Hisashi tem muitas coisas a perguntar, este tremendo muito. Está completamente perdido no meio de tantas acusações. Seja o que estiver havendo, é algo importante, que pode mudar a vida de todos eles, e Hisashi não sabe se quer fazer parte disso. Escuta brevemente a discussão de Touya e Li, e pensa que pode ser essa sua ultima chance de saber o que está havendo. Talvez sua última chance de perdoar Saiyame por qualquer coisa que ele tenha feito, mas ainda assim é difícil acreditar que aquela menina de olhar doce da fotografia – Sakura – fosse capaz de desejar matar alguém. Também é difícil imaginar que Saiyame tenha matado tantas pessoas quanto ele mesmo diz.

"Você é Yue?" – Ele pergunta a Frost. Ele imediatamente volta seus olhos grandes, frios e azuis na sua direção. Toda sua presença inspira um grande frio em Hisashi, mas não medo. Apenas um frio incômodo, por que há algo nele, não saberia dizer o quê, que muito faz recordar Saiyame. E quase um ao lado do outro, de pé, no salão, apesar disso, nunca eles poderiam ser mais diferentes. Saiyame mais do que nunca parece exalar calor e força.

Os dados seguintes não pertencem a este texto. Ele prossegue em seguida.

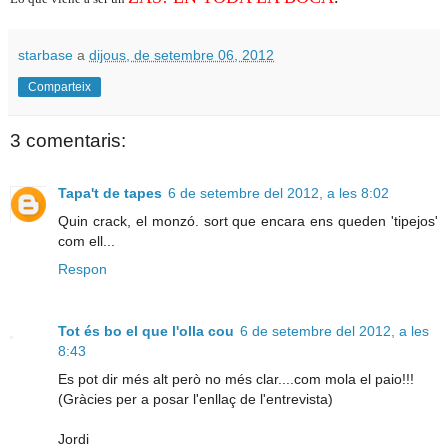
starbase
a
dijous, de setembre 06, 2012
Comparteix
3 comentaris:
Tapa't de tapes
6 de setembre del 2012, a les 8:02
Quin crack, el monzó. sort que encara ens queden 'tipejos'
com ell...
Respon
Tot és bo el que l'olla cou
6 de setembre del 2012, a les
8:43
Es pot dir més alt però no més clar....com mola el paio!!!
(Gràcies per a posar l'enllaç de l'entrevista)
Jordi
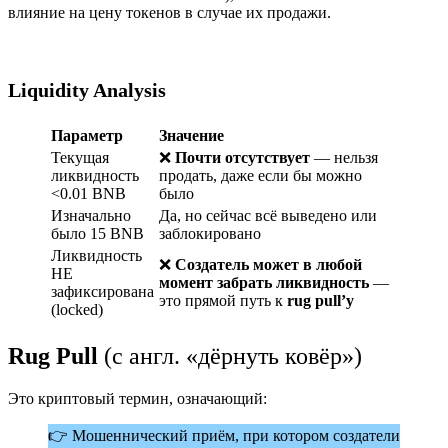
влияние на цену токенов в случае их продажи.
Liquidity Analysis
Параметр
Значение
Текущая
❌
Почти отсутствует
— нельзя
ликвидность
продать, даже если бы можно
<0.01 BNB
было
Изначально
Да, но сейчас всё выведено или
было 15 BNB
заблокировано
Ликвидность
❌
Создатель
может в любой
НЕ
момент забрать ликвидность
—
зафиксирована
это прямой путь к
rug pull’у
(locked)
Rug Pull
(с англ. «дёрнуть ковёр»)
Это криптовый термин, означающий:
👉 Мошеннический приём, при котором создатели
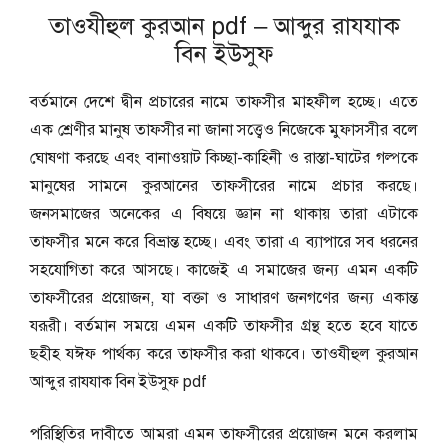
তাওযীহুল কুরআন pdf – আব্দুর রাযযাক
বিন ইউসুফ
বর্তমানে দেশে দ্বীন প্রচারের নামে তাফসীর মাহফীল হচ্ছে। এতে
এক শ্রেণীর মানুষ তাফসীর না জানা সত্ত্বেও নিজেকে মুফাসসীর বলে
ঘোষণা করছে এবং বানাওয়াট কিচ্ছা-কাহিনী ও রাস্তা-ঘাটের গল্পকে
মানুষের সামনে কুরআনের তাফসীরের নামে প্রচার করছে।
জনসমাজের অনেকের এ বিষয়ে জ্ঞান না থাকায় তারা এটাকে
তাফসীর মনে করে বিভ্রান্ত হচ্ছে। এবং তারা এ ব্যাপারে সব ধরনের
সহযোগিতা করে আসছে। কাজেই এ সমাজের জন্য এমন একটি
তাফসীরের প্রয়োজন, যা বক্তা ও সাধারণ জনগণের জন্য একান্ত
যরূরী। বর্তমান সময়ে এমন একটি তাফসীর গ্রন্থ হতে হবে যাতে
ছহীহ যঈফ পার্থক্য করে তাফসীর করা থাকবে। তাওযীহুল কুরআন
আব্দুর রাযযাক বিন ইউসুফ pdf
পরিস্থিতির দাবীতে আমরা এমন তাফসীরের প্রয়োজন মনে করলাম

"Sim. Eu sou Yue." – De repente nota que a voz de Frost é um pouco estranha, como se duas pessoas falassem exatamente ao mesmo tempo, através dela. Ele tem um olhar calmo, azul e penetrante. Está com o rosto um pouco erguido para encarar Hisashi, mas isso não diminui sua altivez. Frost parece, assim como Saiyame sempre lhe pareceu, tremendamente mais velho do que aparenta.

"Por isso..." – Hisashi estremece, um pouco mais calmo, e também mais confuso ainda...Como é possível que Saiyame tenha lhe dito que havia assassinado Yue, se Yue está aqui, bem na sua frente, tão belo e impressionante quanto naquela fita de vídeo? Lembra-se da voz de Li, tempos atrás, dizendo como os servos de Clow eram capazes de atravessar o tempo, e pensar nisso o faz um pouco mais tranqüilo. Somente um pouco. – "Por isso você..."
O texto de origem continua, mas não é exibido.